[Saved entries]
******
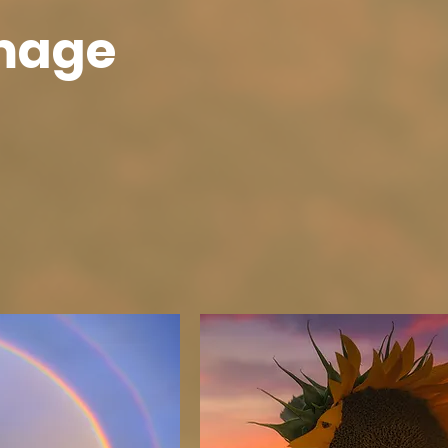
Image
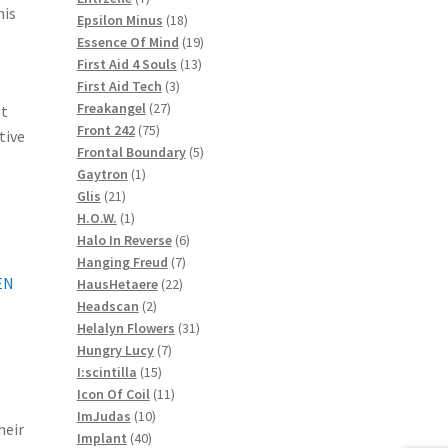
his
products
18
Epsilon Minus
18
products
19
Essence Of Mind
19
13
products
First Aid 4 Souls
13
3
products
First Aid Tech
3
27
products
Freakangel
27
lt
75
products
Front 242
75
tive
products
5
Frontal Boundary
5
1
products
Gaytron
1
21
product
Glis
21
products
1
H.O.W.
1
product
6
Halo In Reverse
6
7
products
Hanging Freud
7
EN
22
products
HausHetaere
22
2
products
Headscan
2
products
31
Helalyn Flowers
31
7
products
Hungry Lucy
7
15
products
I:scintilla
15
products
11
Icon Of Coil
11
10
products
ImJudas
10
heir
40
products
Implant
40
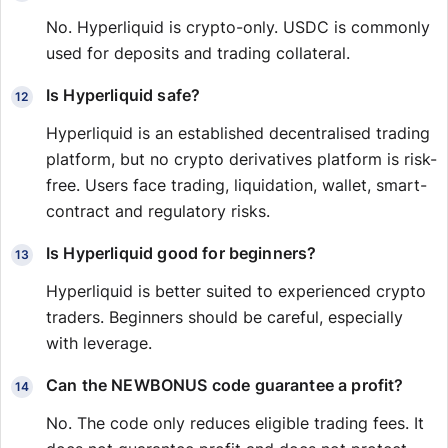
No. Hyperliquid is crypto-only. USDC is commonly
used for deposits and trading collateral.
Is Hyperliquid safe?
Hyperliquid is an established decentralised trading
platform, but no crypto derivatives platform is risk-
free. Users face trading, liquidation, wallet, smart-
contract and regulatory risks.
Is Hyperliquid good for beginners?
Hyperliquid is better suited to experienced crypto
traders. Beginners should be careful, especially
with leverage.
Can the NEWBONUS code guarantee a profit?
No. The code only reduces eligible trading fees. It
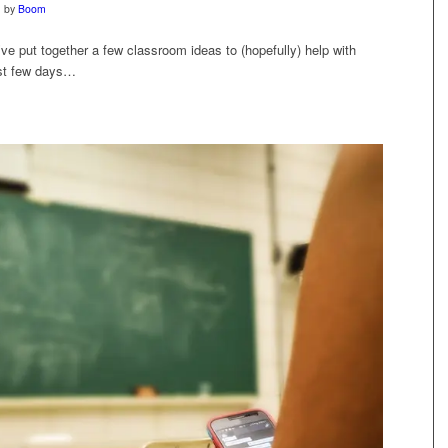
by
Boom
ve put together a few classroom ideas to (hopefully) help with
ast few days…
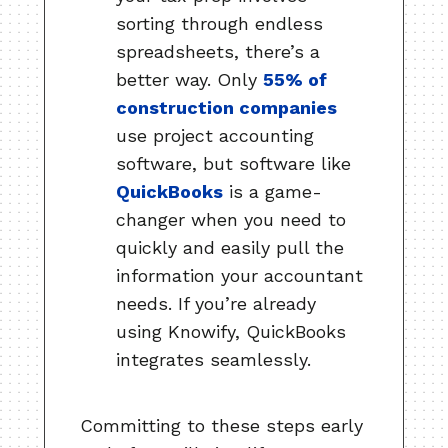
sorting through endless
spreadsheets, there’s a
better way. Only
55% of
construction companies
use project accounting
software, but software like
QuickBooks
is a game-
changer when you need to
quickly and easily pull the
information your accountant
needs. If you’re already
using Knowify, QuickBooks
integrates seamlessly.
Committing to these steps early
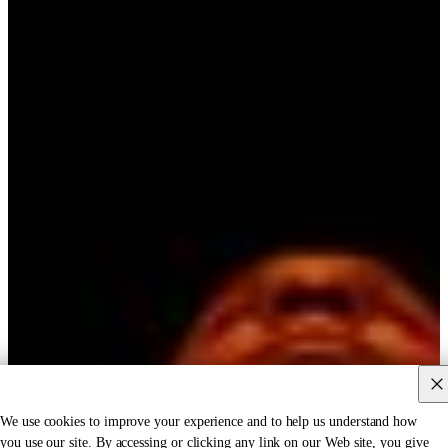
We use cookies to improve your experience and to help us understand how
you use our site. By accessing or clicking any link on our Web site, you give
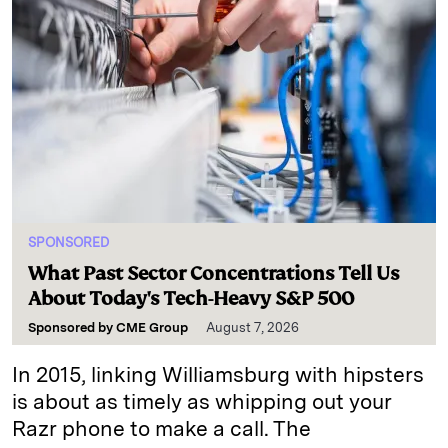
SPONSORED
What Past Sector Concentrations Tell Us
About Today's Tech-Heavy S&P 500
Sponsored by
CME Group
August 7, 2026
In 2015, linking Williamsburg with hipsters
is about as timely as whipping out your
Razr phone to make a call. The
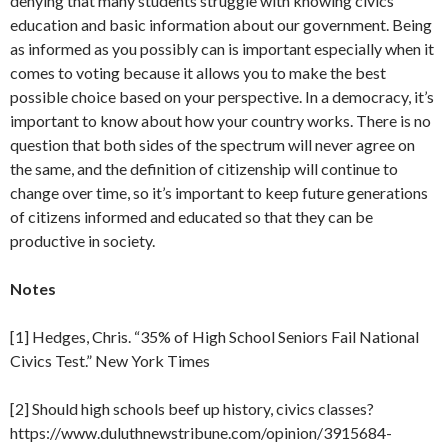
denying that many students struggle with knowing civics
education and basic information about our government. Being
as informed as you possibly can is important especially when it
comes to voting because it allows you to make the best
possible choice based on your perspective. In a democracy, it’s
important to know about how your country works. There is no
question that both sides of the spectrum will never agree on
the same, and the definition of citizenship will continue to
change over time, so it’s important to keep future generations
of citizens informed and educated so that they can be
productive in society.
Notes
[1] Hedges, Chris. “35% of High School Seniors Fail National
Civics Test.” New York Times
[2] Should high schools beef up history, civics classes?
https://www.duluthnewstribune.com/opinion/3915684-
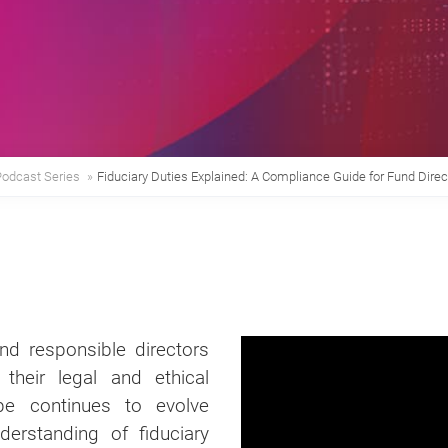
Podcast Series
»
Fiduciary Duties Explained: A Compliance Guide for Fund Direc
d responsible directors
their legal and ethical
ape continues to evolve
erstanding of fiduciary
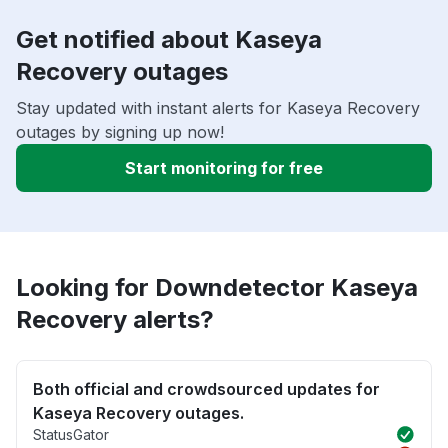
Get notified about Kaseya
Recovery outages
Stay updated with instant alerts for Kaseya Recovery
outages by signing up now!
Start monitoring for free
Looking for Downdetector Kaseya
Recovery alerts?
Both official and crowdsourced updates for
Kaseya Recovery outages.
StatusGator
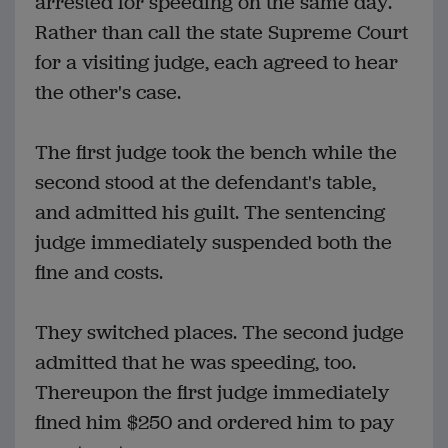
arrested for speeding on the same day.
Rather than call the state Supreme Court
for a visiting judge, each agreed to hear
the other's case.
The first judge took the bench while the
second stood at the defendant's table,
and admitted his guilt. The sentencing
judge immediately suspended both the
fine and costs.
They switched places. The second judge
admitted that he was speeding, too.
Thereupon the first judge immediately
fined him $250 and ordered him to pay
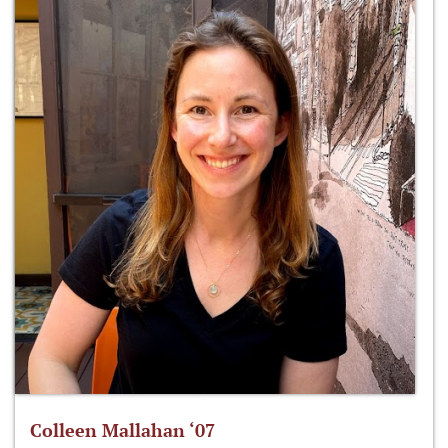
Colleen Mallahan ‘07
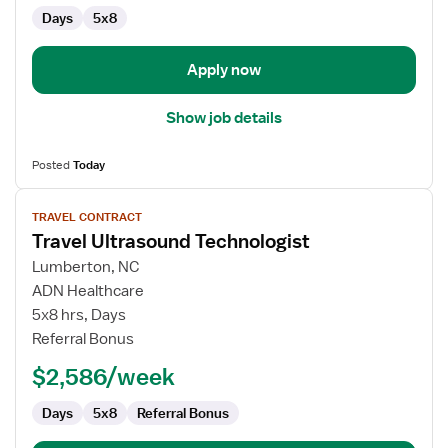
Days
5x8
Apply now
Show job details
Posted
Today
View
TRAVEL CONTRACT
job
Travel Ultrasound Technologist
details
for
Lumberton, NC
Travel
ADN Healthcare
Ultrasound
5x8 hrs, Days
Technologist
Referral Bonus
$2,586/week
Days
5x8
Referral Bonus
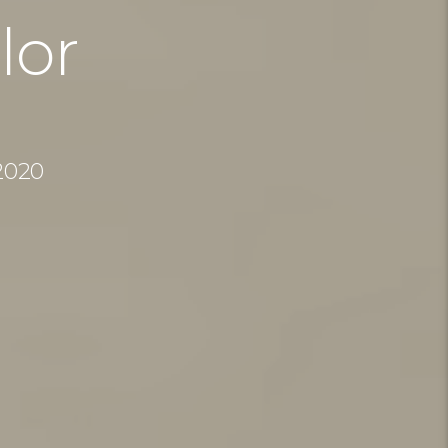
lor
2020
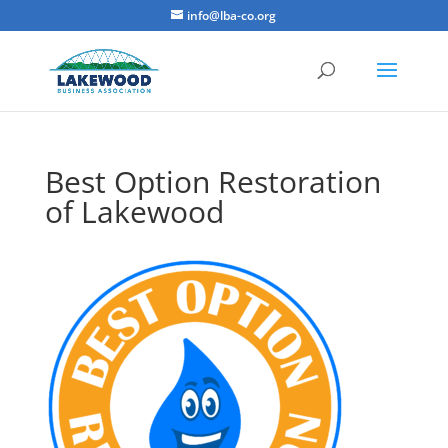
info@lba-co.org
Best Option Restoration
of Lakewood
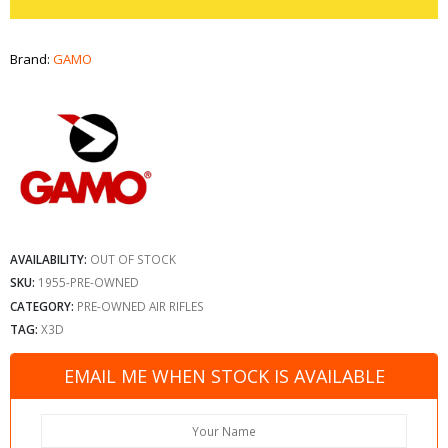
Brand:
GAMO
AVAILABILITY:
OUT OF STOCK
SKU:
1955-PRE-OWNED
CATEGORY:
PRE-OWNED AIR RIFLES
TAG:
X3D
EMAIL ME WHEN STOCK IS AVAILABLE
******
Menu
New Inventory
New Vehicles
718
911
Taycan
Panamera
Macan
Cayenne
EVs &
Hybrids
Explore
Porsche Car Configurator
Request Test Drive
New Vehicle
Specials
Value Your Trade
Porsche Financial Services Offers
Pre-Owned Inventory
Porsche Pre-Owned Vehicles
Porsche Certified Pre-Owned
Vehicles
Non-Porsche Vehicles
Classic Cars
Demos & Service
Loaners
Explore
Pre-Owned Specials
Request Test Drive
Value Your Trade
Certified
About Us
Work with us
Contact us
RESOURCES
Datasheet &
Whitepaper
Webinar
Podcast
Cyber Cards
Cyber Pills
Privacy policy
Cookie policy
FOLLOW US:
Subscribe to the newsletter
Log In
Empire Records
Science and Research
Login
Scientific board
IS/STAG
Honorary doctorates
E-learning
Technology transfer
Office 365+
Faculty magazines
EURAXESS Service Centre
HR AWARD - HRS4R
******
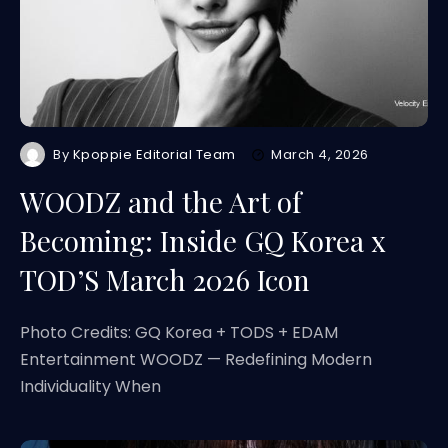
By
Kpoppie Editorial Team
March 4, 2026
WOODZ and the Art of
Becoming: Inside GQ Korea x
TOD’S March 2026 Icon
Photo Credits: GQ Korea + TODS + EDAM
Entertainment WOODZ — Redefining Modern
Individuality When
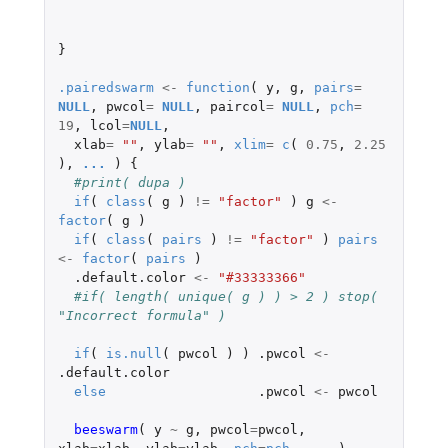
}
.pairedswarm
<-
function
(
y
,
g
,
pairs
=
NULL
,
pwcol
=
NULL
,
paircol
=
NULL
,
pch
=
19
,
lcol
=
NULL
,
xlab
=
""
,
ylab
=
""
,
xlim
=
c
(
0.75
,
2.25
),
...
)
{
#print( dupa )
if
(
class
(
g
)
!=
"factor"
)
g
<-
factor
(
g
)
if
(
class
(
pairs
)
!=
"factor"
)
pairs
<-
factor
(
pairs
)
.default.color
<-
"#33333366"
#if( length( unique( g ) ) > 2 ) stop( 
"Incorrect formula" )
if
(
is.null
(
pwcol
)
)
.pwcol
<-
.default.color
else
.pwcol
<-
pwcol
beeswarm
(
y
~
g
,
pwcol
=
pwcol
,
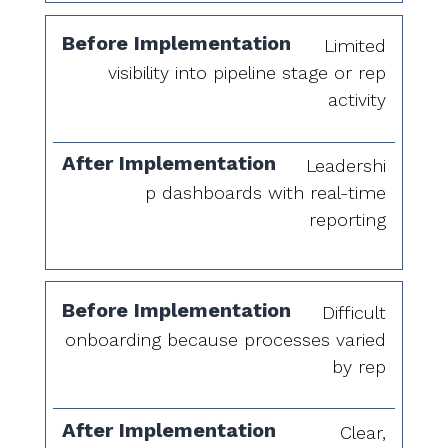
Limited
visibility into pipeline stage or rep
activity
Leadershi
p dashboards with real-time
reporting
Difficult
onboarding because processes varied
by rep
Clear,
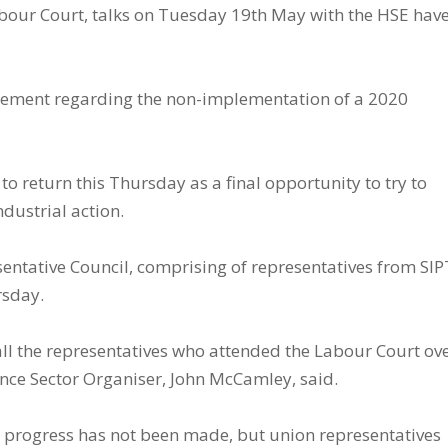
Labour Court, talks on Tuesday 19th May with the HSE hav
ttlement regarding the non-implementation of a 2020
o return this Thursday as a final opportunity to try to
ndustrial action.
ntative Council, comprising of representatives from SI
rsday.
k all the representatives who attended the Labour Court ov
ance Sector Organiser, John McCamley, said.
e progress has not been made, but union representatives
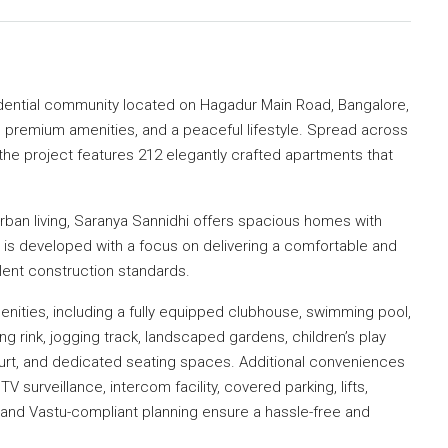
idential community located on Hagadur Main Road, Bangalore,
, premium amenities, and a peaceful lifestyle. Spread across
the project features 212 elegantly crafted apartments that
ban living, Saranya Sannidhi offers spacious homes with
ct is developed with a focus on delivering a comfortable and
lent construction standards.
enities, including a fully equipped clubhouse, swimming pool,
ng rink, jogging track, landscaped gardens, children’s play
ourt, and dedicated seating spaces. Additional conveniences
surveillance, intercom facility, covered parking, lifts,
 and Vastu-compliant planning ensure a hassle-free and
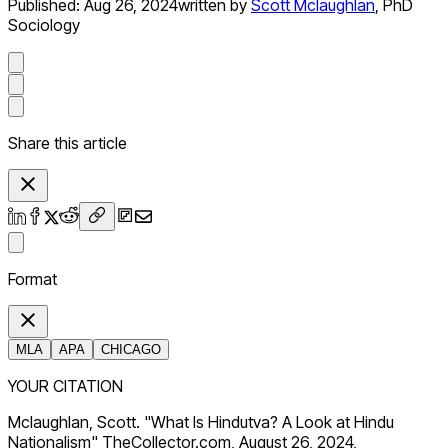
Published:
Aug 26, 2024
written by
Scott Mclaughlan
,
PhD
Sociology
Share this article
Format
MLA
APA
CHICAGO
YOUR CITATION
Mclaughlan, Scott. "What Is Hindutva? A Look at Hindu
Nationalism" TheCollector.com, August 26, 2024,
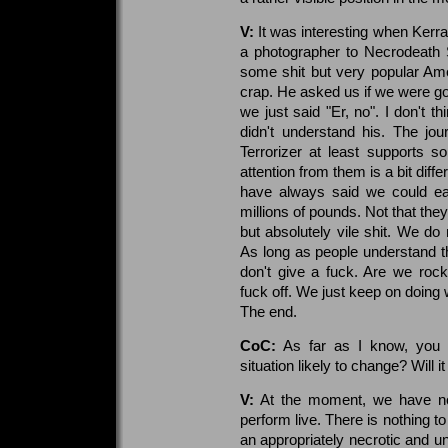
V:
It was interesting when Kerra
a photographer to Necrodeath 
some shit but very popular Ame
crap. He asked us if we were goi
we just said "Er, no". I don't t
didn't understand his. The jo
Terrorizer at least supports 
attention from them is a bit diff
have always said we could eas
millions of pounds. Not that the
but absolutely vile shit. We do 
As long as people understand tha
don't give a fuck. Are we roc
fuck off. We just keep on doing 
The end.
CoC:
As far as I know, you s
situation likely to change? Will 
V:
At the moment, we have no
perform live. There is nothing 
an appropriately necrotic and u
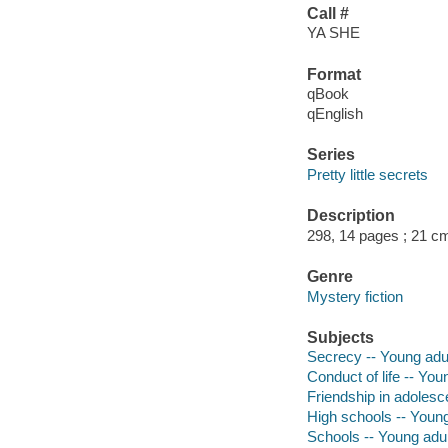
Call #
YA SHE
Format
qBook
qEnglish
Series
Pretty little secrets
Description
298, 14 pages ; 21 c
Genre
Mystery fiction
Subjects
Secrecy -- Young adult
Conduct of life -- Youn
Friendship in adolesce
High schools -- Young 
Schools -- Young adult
******
What the exercise asks:
Your response must be one number, namely how many lines of the data contain the string "especially".

Expected answer:
2